Since Gentoo move to baselayout2/openRC, /etc/conf.d/clock is obsolete and replaced by /etc/conf.d/hwclock.

----------

## Punchcutter

 *junksiu wrote:*   

> Since Gentoo move to baselayout2/openRC, /etc/conf.d/clock is obsolete and replaced by /etc/conf.d/hwclock.

 This is the critical piece of info I was missing.  I was marginally aware of this switch to OpenRC, but it seems to me it was not publicized nearly well enough.... the implications are potentially devastating, and yet this happened to my system without my being especially aware of it.  If any developers are reading this: make sure your userbase knows what's happening and give them a chance to react to it!

Needless to say, when I switched over to using the hwclock file (and read the doc page on OpenRC transition), the clock got set to the correct time.

Thanks,

Dave

----------

## yabbadabbadont

You must be running a fully unstable system if you got the new baselayout and openrc.  They haven't been marked stable yet.  Before they are, I'm sure that they will receive a lot more publicity.

----------

## Punchcutter

D'oh!   :Embarassed:   I've been running Gentoo for over a year now (on another machine) and I was not familiar with how the concept of "stable/unstable" is used in portage!  Now that I check the docs, I see it is controlled by the ACCEPT_KEYWORDS="~x86", which I decided on a whim to include in this install, not fully understanding the ramifications.  Live and learn  :Rolling Eyes: 

If I want to go back to a stable system, but keep the new baselayout and OpenRC (I've already changed a lot of stuff in my /etc as a result), is that gonna cause a big mess? Should I just avoid changing the ACCEPT_KEYWORDS at this point?

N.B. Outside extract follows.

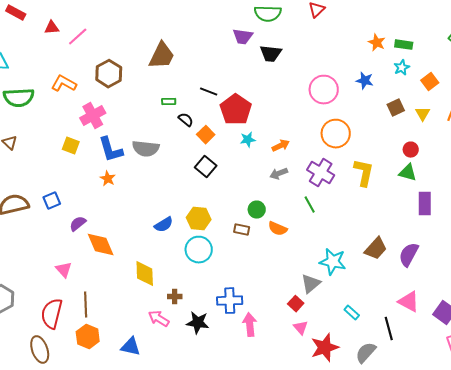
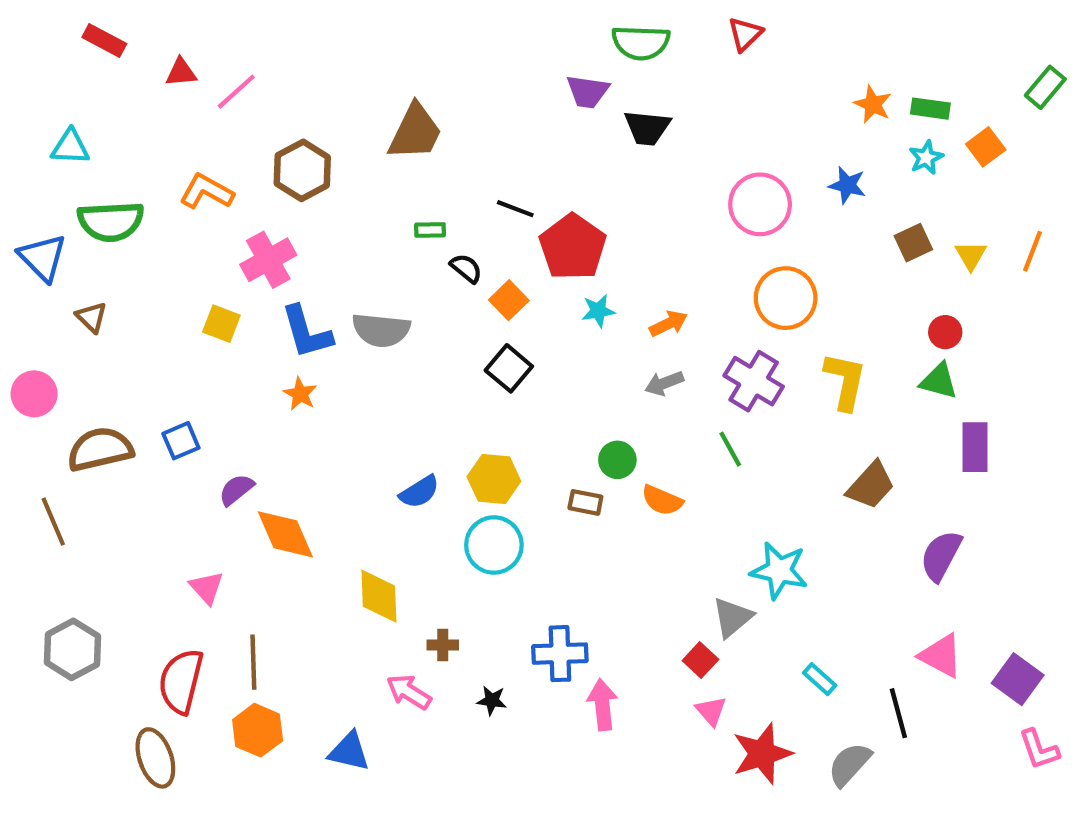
orange square: (430, 82) -> (986, 147), moved
brown trapezoid: (376, 249) -> (871, 485), moved
black star: (198, 323) -> (492, 700), size x0.6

(update: I just did emerge -pvuDN world after commenting out ACCEPT_KEYWORDS in make.conf, and there are about 20 packages that are now masked, i.e. that don't belong in a stable system, including my kernel   :Sad:   Looks like a mess.... but I'm hoping there's a magic way to work around this, that one of you guys can tell me  :Smile: )

Thanks!

Dave

p.s. I'm starting to wonder if this might be related to another problem I'm currently having?

----------

## Punchcutter

I've decided to jump in with both feet and consider it a learning experience... this is not a machine anyone is depending on at this point, so I can take time to use it this way....

I've removed ~x86 from make.conf, added a few things like gentoo-sources, baselayout and openrc to package.keywords with ~x86 to keep them at the newer versions, and started an emerge -uDN world (I did a --sync earlier in the evening so I should be ok there)

Wish me luck....   :Shocked:   Any hints about important things I may have overlooked are deeply appreciated...

Dave

----------

## yabbadabbadont

Be sure to run revdep-rebuild after your emerge finishes.  It is part of gentoolkit if you don't already have it.  Run it with "--pretend" first, just as you would with emerge, to see what it is going to do.

If you still run into weird issues, even after that, then it would probably be time to run: emerge -e system && emerge -e world

so that the entire toolchain and all libraries are consistent.

----------

## Punchcutter

Thanks again for the advice... although I was able to re-emerge world successfully and revdep-rebuild fixed a couple things and seemed to work fine as well, I am in fact now getting a weirdness with X, as documented in this new thread.  I'm hoping someone can help me fix this without re-emerging the world again with -e, but if it comes to that, then I guess that's what I learned as a result of this experiment  :Smile: 

Dave

----------